Say that we have the following environment: \begin{align} dS_t &= \mu S_t dt + \sigma S_t dZ_t \\ dB_t &= r B_t dt \end{align} where $S_t$ is the price of a stock, $B_t$ is the price of a risk-free bond and $\left( Z_t \right)_{t \geq 0}$ is a standard Brownian motion. It's easy enough to get the densities for either $S_t/S_0$ or $ln S_t - ln S_0$ under both the physical and risk-neutral measures.

What I would like to know, though, is how I could tie those densities to the stochastic discount factor. I know that the SDF is going to take the form $$ M_t = M_0 \exp \left( -r\int_0^t ds - \frac{\eta^2}{2}\int_0^t ds - \eta \int_0^t dZ_s \right) $$ where $\eta = \frac{\mu - r}{\sigma}$ is the Sharp ratio. Specifically, this makes $M_tS_t$ and $M_tB_t$ martingales under the physical measure.

I know that, intuitively, $M_t$ is going to increase the density for lower values of $S_t/S_0$ (and likewise for $ln S_t - lnS_0$).
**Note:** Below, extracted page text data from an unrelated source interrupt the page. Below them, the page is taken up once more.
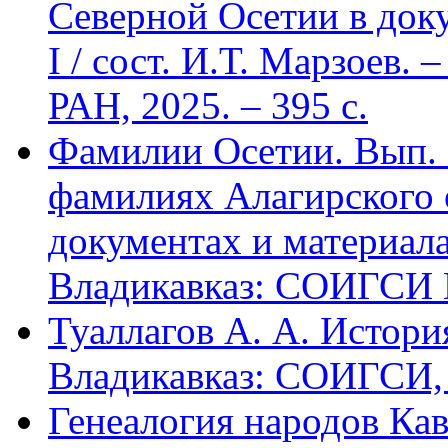
Северной Осетии в доку
I / сост. И.Т. Марзоев
РАН, 2025. – 395 с.
Фамилии Осетии. Вып. 
фамилиях Алагирского 
документах и материалах
Владикавказ: СОИГСИ В
Туаллагов А. А. Истори
Владикавказ: СОИГСИ, 2
Генеалогия народов Кав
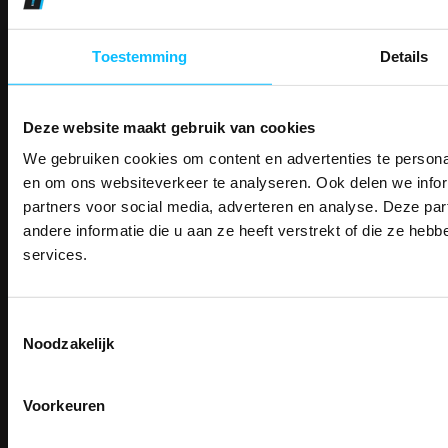
Betaalwijze
Toestemming
Details
Email
Deze website maakt gebruik van cookies
Inschrijven
We gebruiken cookies om content en advertenties te personal
PAK DIRE
ONTVANG DIR
en om ons websiteverkeer te analyseren. Ook delen we infor
KORTI
partners voor social media, adverteren en analyse. Deze p
Contact
KORTING OP U
andere informatie die u aan ze heeft verstrekt of die ze he
TEACO VOF
BESTELLI
services.
Kalmarweg 14-2
Bestel je binnenkort w
9723 JG Groningen
Schrijf u in voor onze nieuwsbrie
veiligheidsschoenen 
T: 050-549 2668
kortingscode per e-mail. Blijf op de 
E:
info@teaco.nl
Toestemmingsselectie
Meld je aan voor onze nieuws
werkkleding, exclusieve aanbiedi
Noodzakelijk
direct
5% korting
op je
eer
professionals.
ABN Amro: NL31ABNA0429545878
Email
Meer dan
15 jaar specialist
KvK: 02098243
veiligheid.
BTW nr: NL817829234B01
Voorkeuren
Inschrijven
Email
Telefonisch bereikbaar:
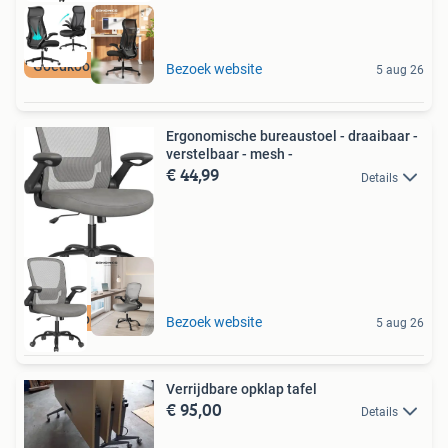
Goedkoopste van NL
Bezoek website
5 aug 26
Ergonomische bureaustoel - draaibaar -
verstelbaar - mesh -
€ 44,99
Details
Goedkoopste van NL
Bezoek website
5 aug 26
Verrijdbare opklap tafel
€ 95,00
Details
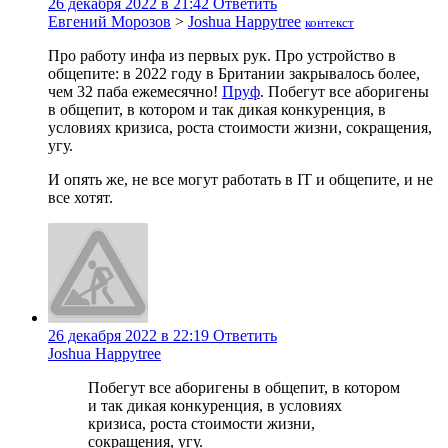
26 декабря 2022 в 21:42
Ответить
Евгений Морозов
>
Joshua Happytree
контекст
Про работу инфа из первых рук. Про устройство в
общепите: в 2022 году в Британии закрывалось более,
чем 32 паба ежемесячно!
Пруф
. Побегут все аборигены
в общепит, в котором и так дикая конкуренция, в
условиях кризиса, роста стоимости жизни, сокращения,
угу.
И опять же, не все могут работать в IT и общепите, и не
все хотят.
26 декабря 2022 в 22:19
Ответить
Joshua Happytree
Побегут все аборигены в общепит, в котором
и так дикая конкуренция, в условиях
кризиса, роста стоимости жизни,
сокращения, угу.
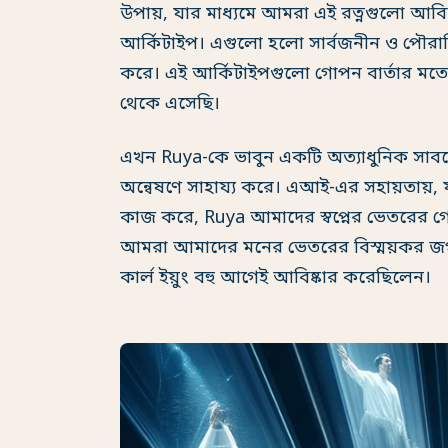
উপায়, যার মাধ্যমে আমরা এই রত্নগুলো আব
আর্কিটাইপ। এগুলো হলো সার্বজনীন ও পৌরাণ
করে। এই আর্কিটাইপগুলো গোপন বার্তার ম
থেকে এসেছি।
এখন Ruya-কে ভাবুন একটি অত্যাধুনিক সাবম
অন্বেষণে সাহায্য করে। এআই-এর সহায়তায়, য
কাজ করে, Ruya আমাদের স্বপ্নের ভেতরের গ
আমরা আমাদের মনের ভেতরের বিস্ময়কর জগ
কার্ল ইয়ুং বহু আগেই আবিষ্কার করেছিলেন।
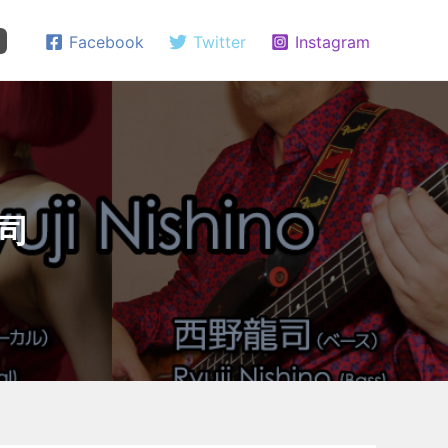
Facebook
Twitter
Instagram
龍司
However, is there a way I can illustrate this?

I know that the ratio of risk-neutral to physical densities for $S_t/S_0$ is going to have an exponential appearance, but I'm not sure how to formally tie it back to some aspect of the model. Anyone knows how to visualize this?

Answer 1

The model

In a Black-Scholes world, we have under $\mathbb{P}$ \begin{align*} \text{d}S_t &= \mu S_t\text{d}t+\sigma S_t\text{d}W_t^\mathbb P \hspace{1.7cm} \implies\mathbb{E}^\mathbb{P}[S_t]=S_0e^{\mu t}, \\ \text{d}M_t &= -r M_t\text{d}t+\varphi M_t\text{d}W_t^\mathbb P \hspace{1cm} \implies\mathbb{E}^\mathbb{P}[M_t]=e^{-r t}, \\ \text{d}M_tS_t &= (\varphi+\sigma) M_tS_t\text{d}W_t^\mathbb P \hspace{1.6cm} \implies\mathbb{E}^\mathbb{P}[M_tS_t]=S_0, \end{align*} where $M_0=1$, $\text{d}B_t=rB_t\text{d}t$ and $\varphi=-\frac{\mu-r}{\sigma}$ is the Girsanov kernel.
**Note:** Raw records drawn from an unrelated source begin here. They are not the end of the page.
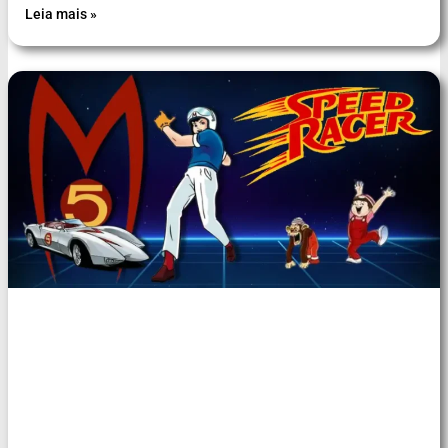
Leia mais »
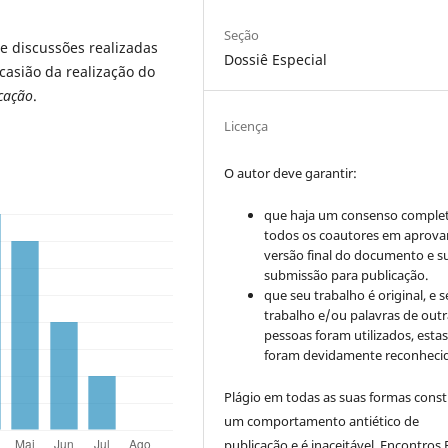
Seção
 e discussões realizadas
Dossiê Especial
casião da realização do
cação
.
Licença
O autor deve garantir:
que haja um consenso comple
todos os coautores em aprova
versão final do documento e s
submissão para publicação.
que seu trabalho é original, e s
trabalho e/ou palavras de outr
pessoas foram utilizados, esta
foram devidamente reconhecid
Plágio em todas as suas formas cons
um comportamento antiético de
publicação e é inaceitável. Encontros B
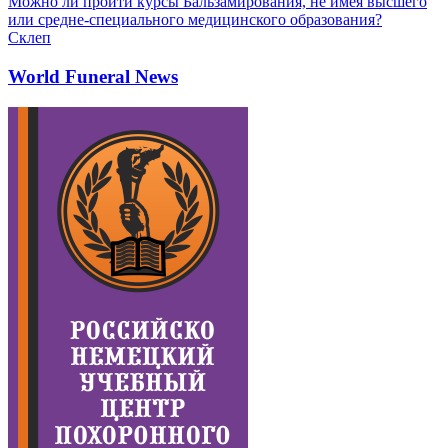
Можно ли пройти курсы Бальзамирования, не имея высшего
или средне-специального медицинского образования?
Склеп
World Funeral News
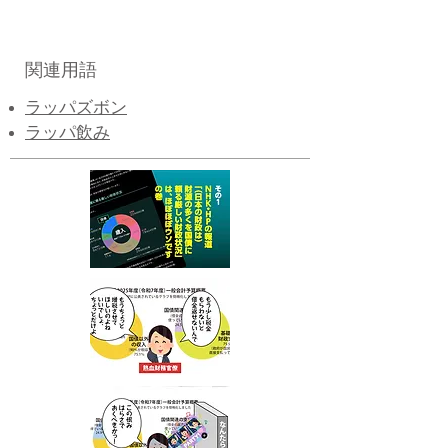
関連用語
ラッパズボン
ラッパ飲み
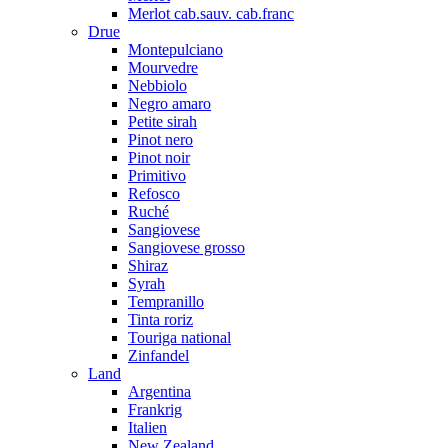
Merlot cab.sauv. cab.franc
Drue
Montepulciano
Mourvedre
Nebbiolo
Negro amaro
Petite sirah
Pinot nero
Pinot noir
Primitivo
Refosco
Ruché
Sangiovese
Sangiovese grosso
Shiraz
Syrah
Tempranillo
Tinta roriz
Touriga national
Zinfandel
Land
Argentina
Frankrig
Italien
New Zealand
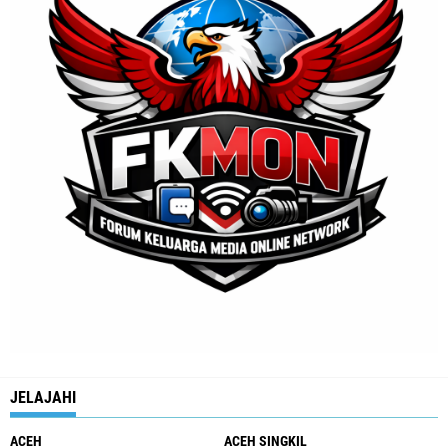
JELAJAHI
ACEH
ACEH SINGKIL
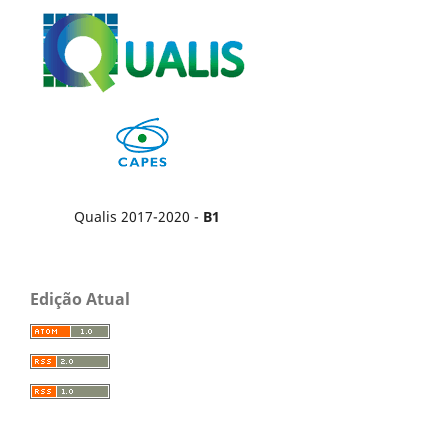
Qualis 2017-2020 -
B1
Edição Atual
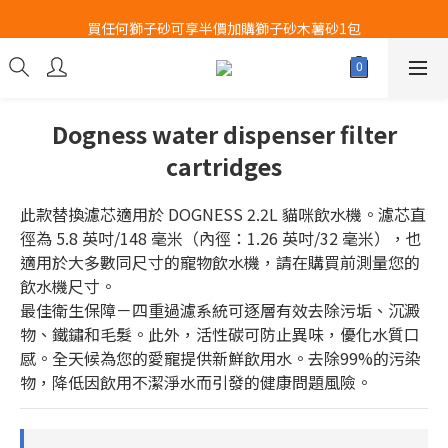
買任何獅子砂可享半價加購獅子砂木薯砂1包
Airbuggy 全線現貨8折！立即點擊火速搶購
Airbuggy 全線現貨8折！立即點擊火速搶購
Dogness water dispenser filter
cartridges
此款替換濾芯適用於 DOGNESS 2.2L 貓咪飲水機。濾芯直
徑為 5.8 英吋/148 毫米（內徑：1.26 英吋/32 毫米），也
適用於大多數同尺寸的寵物飲水機，請在購買前測量您的
飲水機尺寸。
最佳衛生保障－四重過濾系統可逐層有效去除污垢、沉澱
物、鐵鏽和毛髮。此外，活性碳可防止異味，優化水質口
感。全天候為您的愛寵提供新鮮飲用水。去除99%的污染
物，降低因飲用不潔淨水而引發的健康問題風險。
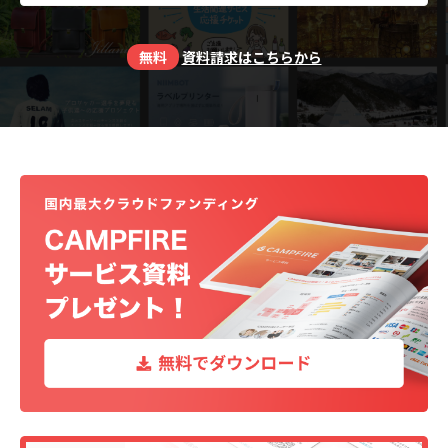
無料
資料請求はこちらから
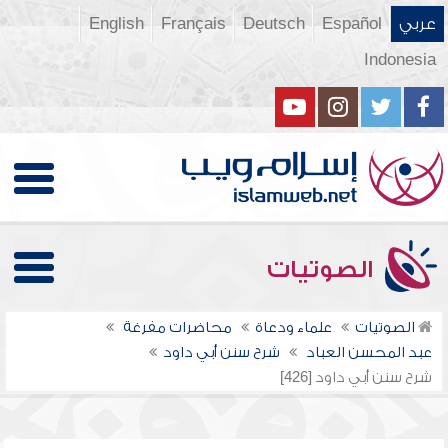
عربي
Español
Deutsch
Français
English
Indonesia
الصوتيات
الصوتيات
علماء ودعاة
محاضرات مفرغة
عبد المحسن العباد
شرح سنن أبي داود
شرح سنن أبي داود [426]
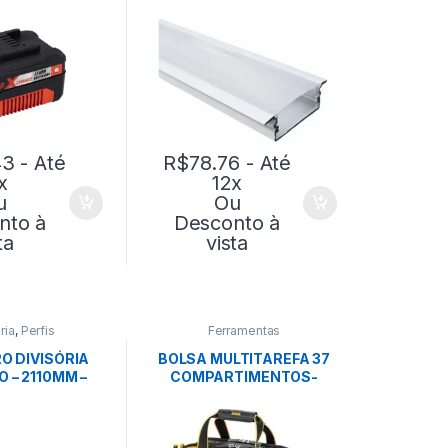
PERFIL
43
- Até
R$
78.76
- Até
x
12x
u
Ou
nto à
Desconto à
ta
vista
ria
,
Perfis
Ferramentas
O DIVISÓRIA
BOLSA MULTITAREFA 37
 – 2110MM –
COMPARTIMENTOS-
 – EUCATEX
DEWALT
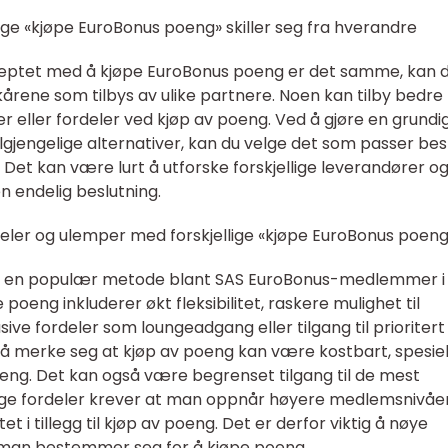
ige «kjøpe EuroBonus poeng» skiller seg fra hverandre
eptet med å kjøpe EuroBonus poeng er det samme, kan 
lkårene som tilbys av ulike partnere. Noen kan tilby bedre
er eller fordeler ved kjøp av poeng. Ved å gjøre en grundi
gjengelige alternativer, kan du velge det som passer bes
. Det kan være lurt å utforske forskjellige leverandører o
n endelig beslutning.
eler og ulemper med forskjellige «kjøpe EuroBonus poeng
t en populær metode blant SAS EuroBonus-medlemmer i
oeng inkluderer økt fleksibilitet, raskere mulighet til
sive fordeler som loungeadgang eller tilgang til prioritert
ig å merke seg at kjøp av poeng kan være kostbart, spesiel
ng. Det kan også være begrenset tilgang til de mest
nge fordeler krever at man oppnår høyere medlemsnivåe
t i tillegg til kjøp av poeng. Det er derfor viktig å nøye
 man bestemmer seg for å kjøpe poeng.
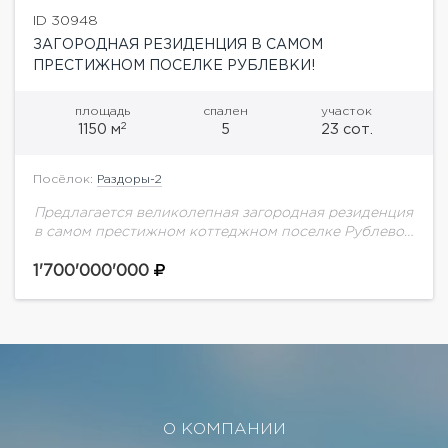
ID 30948
ЗАГОРОДНАЯ РЕЗИДЕНЦИЯ В САМОМ
ПРЕСТИЖНОМ ПОСЕЛКЕ РУБЛЕВКИ!
площадь
спален
участок
2
1150 м
5
23 сот.
Посёлок:
Раздоры-2
Предлагается великолепная загородная резиденция
в самом престижном коттеджном поселке Рублево-
Успенского шоссе Раздоры-2. Поселок расположен
в 5-ти км от города, дорога до центра столицы
1'700'000'000
займет всего 10-15 минут.Дом...
О КОМПАНИИ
Under $\mathbb{Q}$, we have \begin{align*} \text{d}S_t &= \mu S_t\text{d}t+\sigma S_t\text{d}W_t^\mathbb Q \hspace{1.7cm} \implies\mathbb{E}^\mathbb{Q}[S_t]=S_0e^{r t}, \\ \text{d}\frac{S_t}{B_t} &= \sigma \frac{S_t}{B_t}\text{d}W_t^\mathbb Q \hspace{3.2cm} \implies\mathbb{E}^\mathbb{Q}\left[\frac{S_t}{B_t}\right]=S_0. \end{align*}

The densities

In general, $\text{d}X_t=mX_t\text{d}t+sX_t\text{d}Z_t$ with $X_0=x_0$ gives rise to a process where $X_t$ is log-normally distributed for every $t$ with probability density function \begin{align*} f_{X_t}(x)=\frac{1}{\sqrt{2\pi}x\sqrt{s^2t}}\exp\left(-\frac{1}{2}\left(\frac{\ln(x/x_0)-\left(m-\frac{1}{2}s^2\right)t}{\sqrt{s^2t}}\right)^2\right). \end{align*}

Plots

I plot below the density of the stock price $S_t$ (under $\mathbb{P}$ and $\mathbb{Q}$) and the density of the SDF $M_t$ (under $\mathbb{P}$ of course). I use $T=1$ (one year), $\mu=0.12$, $r=0.01$, $\sigma=0.3$ and $S_0=1$. Plotting the densities from $S_T=0$ up to $S_T=4$ is enough for the densities to numerically integrate to one.

As you see, the SDF puts the most weight on low values of $S_T$. That makes sense. The SDF is driven by marginal utility and marginal utility and risk aversion are high in bad states of nature. Similarly, the risk-neutral density of the stock price puts more weight on economically bad states of nature and reduces the likelihood of good events. Thereby, it reduces the expected future stock price from $S_0e^{\mu t}$ to $S_0e^{rt}$.

The full picture would be this

Computing the expectation corresponding these densities, $\int_0^4 xf(x)\text{d}x$, we indeed get $S_0e^{\mu T}\approx1.1275$ for the $\mathbb{P}$-density, $e^{-rt}\approx0.9899$ for the density of $M_t$, $S_0e^{rT}\approx1.01$ for the density of $S_T$ under $\mathbb{Q}$ and, of course, $S_0=1$ for the densities of $M_TS_T$ and $\frac{S_T}{B_T}$.